Paul Ferraro. Mr. Ferraro has been the Chief Executive Officer of our Dealer Manager since June 2025. He has also been the Global Head of Hines Private Wealth Solutions since 2024 and is a Senior Managing Director with the Capital Markets Group. He leads Hines’ global private wealth platform, with a focus on developing product strategy, expanding distribution and fostering strong relationships within the sector in an effort to sustain and build on the firm’s commitment to individual investors and their financial professionals. Mr. Ferraro joined Hines with over 25 years of experience in consultative sales and management at leading firms, including Morgan Stanley and The Carlyle Group. Before joining Hines, Paul served as global head of Carlyle Private Wealth, where he oversaw the significant expansion of its platform. He holds a B.S. with a concentration in finance and economics from Gannon University, as well as an M.B.A. from the University of North Carolina, Charlotte.
Dugan Fife. Mr. Fife joined our Dealer Manager in June of 2004 and is responsible for overseeing distribution throughout the U.S. and recent expansions through distribution partners into Latin America and Canada. Prior to his promotion to National Director, he served as the Western Divisional Director and was a Regional Sales Director for our Dealer Manager covering the states of Michigan, Indiana and Kentucky. Before joining our Dealer Manager, Mr. Fife served as a Regional Vice President for Scudder/Deutsche Bank, with responsibility for wholesaling variable annuities. Prior to that, Mr. Fife worked for Sun Life/MFSLF Securities as a Vice President responsible for wholesaling variable, fixed and indexed annuities. He has been in the securities business since 1997. He is a graduate of the University of Michigan with a B.A. in Organizational Studies and holds Series 7, 24 and 63 Securities Registered Representative Licenses from FINRA.

John Caruso. Mr. Caruso is a Managing Director and Head of Strategic Accounts for our Dealer Manager and is responsible for leading the business development strategy to grow client relationships within the private wealth segment and support national distribution efforts. Mr. Caruso’s team manages key relationships within the wirehouse, private bank, independent broker-dealer and RIA channels. Mr. Caruso joins Hines with over 15 years of experience in business development, most recently leading national accounts efforts for Goldman Sachs Asset Management. John began his career as a Financial Solutions Advisor at Merrill Lynch and an Investment Solutions Relationship Manager for U.S. Trust, Bank of America Private Wealth Management. He graduated from Rutgers University with a dual major in Economics and Communications, and earned his Masters of Business Administration from New York University's Stern School of Business.

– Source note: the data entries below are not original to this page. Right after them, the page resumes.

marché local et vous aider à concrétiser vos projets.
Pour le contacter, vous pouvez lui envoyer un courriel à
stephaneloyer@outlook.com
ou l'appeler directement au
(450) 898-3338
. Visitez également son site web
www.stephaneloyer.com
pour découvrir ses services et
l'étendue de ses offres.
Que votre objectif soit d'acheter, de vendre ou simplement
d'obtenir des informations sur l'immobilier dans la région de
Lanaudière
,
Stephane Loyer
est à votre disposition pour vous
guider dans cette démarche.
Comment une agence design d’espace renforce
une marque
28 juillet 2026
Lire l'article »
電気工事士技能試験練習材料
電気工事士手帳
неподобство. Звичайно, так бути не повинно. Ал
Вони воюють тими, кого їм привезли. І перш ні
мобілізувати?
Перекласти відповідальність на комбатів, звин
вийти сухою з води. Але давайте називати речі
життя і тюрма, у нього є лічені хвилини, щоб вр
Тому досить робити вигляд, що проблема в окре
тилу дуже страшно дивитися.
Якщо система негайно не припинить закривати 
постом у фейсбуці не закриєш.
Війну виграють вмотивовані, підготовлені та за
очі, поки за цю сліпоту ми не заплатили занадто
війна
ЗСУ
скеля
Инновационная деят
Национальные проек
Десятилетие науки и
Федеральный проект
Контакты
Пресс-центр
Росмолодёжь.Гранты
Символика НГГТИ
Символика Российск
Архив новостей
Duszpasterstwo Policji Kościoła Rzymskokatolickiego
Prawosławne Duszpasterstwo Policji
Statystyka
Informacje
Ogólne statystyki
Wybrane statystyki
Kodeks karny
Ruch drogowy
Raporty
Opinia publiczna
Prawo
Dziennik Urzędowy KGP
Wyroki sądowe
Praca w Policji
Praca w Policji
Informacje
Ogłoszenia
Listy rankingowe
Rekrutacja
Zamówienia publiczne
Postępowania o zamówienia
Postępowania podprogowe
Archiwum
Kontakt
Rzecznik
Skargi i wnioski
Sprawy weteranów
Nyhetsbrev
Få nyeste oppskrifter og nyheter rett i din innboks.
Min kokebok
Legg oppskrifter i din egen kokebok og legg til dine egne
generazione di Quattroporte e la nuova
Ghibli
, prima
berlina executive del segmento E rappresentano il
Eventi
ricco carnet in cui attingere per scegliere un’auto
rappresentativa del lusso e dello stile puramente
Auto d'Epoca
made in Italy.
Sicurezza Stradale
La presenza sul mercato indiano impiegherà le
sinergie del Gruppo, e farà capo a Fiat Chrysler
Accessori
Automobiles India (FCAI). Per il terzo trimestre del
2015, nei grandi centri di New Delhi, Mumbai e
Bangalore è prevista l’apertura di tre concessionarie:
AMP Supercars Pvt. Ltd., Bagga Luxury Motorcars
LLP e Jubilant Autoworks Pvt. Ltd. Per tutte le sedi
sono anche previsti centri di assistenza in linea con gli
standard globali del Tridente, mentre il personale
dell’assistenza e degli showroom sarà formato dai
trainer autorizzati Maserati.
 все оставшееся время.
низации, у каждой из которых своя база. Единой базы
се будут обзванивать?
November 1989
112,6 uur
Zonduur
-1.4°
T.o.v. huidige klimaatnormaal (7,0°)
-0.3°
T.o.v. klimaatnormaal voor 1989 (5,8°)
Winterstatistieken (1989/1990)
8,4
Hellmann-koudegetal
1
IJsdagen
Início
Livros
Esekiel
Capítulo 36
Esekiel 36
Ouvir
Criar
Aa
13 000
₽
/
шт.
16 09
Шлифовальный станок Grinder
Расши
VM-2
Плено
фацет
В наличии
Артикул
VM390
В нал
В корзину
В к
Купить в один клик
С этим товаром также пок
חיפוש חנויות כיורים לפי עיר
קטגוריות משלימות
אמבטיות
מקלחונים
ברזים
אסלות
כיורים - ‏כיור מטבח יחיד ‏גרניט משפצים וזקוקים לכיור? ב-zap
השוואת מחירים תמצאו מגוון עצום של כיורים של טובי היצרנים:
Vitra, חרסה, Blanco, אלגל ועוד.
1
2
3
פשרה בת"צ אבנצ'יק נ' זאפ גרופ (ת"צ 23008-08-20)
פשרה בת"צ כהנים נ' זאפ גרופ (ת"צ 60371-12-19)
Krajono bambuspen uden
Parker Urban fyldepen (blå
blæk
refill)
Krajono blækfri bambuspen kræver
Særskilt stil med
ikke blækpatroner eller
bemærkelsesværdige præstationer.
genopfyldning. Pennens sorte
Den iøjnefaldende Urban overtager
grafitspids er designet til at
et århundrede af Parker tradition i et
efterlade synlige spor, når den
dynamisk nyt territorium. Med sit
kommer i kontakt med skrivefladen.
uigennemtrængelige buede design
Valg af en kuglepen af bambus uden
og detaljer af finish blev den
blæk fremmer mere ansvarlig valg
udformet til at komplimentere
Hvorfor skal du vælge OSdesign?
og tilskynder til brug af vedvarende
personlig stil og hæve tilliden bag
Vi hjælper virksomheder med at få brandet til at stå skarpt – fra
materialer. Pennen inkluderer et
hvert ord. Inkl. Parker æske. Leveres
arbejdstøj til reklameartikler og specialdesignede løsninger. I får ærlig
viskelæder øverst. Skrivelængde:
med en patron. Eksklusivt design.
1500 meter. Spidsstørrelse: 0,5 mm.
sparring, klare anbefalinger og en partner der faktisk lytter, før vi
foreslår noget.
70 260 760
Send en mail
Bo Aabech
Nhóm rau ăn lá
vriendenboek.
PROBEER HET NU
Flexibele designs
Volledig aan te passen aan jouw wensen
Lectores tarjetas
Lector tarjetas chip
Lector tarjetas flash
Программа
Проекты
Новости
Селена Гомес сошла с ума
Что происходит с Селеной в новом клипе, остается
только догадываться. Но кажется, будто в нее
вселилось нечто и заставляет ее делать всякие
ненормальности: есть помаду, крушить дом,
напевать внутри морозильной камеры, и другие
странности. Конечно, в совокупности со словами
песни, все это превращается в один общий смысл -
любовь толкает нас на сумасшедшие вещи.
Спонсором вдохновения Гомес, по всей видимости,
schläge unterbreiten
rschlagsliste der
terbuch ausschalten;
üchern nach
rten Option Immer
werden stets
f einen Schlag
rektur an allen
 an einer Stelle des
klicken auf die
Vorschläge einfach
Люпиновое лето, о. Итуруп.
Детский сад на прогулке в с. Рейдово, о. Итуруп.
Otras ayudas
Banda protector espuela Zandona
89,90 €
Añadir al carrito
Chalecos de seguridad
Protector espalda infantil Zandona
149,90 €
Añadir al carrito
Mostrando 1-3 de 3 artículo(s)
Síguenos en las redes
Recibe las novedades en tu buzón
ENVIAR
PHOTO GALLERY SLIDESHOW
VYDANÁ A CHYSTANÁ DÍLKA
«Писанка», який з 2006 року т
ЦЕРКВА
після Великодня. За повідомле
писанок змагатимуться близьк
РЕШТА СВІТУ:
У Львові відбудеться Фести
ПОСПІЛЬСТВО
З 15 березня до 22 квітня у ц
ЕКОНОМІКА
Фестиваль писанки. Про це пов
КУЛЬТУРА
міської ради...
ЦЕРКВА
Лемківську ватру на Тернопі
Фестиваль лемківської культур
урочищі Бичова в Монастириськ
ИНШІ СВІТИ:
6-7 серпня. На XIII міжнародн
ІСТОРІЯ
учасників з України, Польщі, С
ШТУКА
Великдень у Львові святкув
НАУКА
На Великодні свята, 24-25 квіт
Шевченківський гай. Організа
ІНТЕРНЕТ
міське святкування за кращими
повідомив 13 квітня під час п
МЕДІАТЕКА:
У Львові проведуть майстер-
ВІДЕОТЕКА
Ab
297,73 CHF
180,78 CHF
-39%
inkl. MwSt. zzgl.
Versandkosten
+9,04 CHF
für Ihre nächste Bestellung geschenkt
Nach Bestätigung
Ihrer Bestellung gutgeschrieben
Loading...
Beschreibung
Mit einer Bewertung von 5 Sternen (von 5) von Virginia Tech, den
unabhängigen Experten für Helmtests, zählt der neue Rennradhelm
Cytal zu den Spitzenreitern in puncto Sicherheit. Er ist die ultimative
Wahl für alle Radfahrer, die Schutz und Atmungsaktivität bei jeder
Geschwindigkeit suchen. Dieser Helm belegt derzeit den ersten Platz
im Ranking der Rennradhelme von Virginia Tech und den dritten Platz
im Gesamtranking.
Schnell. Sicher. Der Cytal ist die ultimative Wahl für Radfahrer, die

Matt Fogg. Mr. Fogg joined our Dealer Manager in August of 2003 and is currently responsible for leading all aspects of shareholder services and operations, due diligence and sales enablement for the U.S. Private Wealth platform. He also serves as the AML Compliance Officer, Treasurer and Secretary for our dealer manager. In his prior role, he served as the Director of Shareholder Services & Operations. Before joining our Dealer Manager, Mr. Fogg worked for Van Kampen American Capital and held multiple management positions, with responsibility for overseeing call center operations for their mutual fund platform. With a career spanning three decades in the financial services industry, he brings a deep understanding of operational dynamics, regulatory frameworks and best practices for the private wealth channel. He is a graduate of Radford University with a B.B.A. in Organizational Management and holds Series 7, 24, 63 and 99 Securities Registered Representative Licenses from FINRA.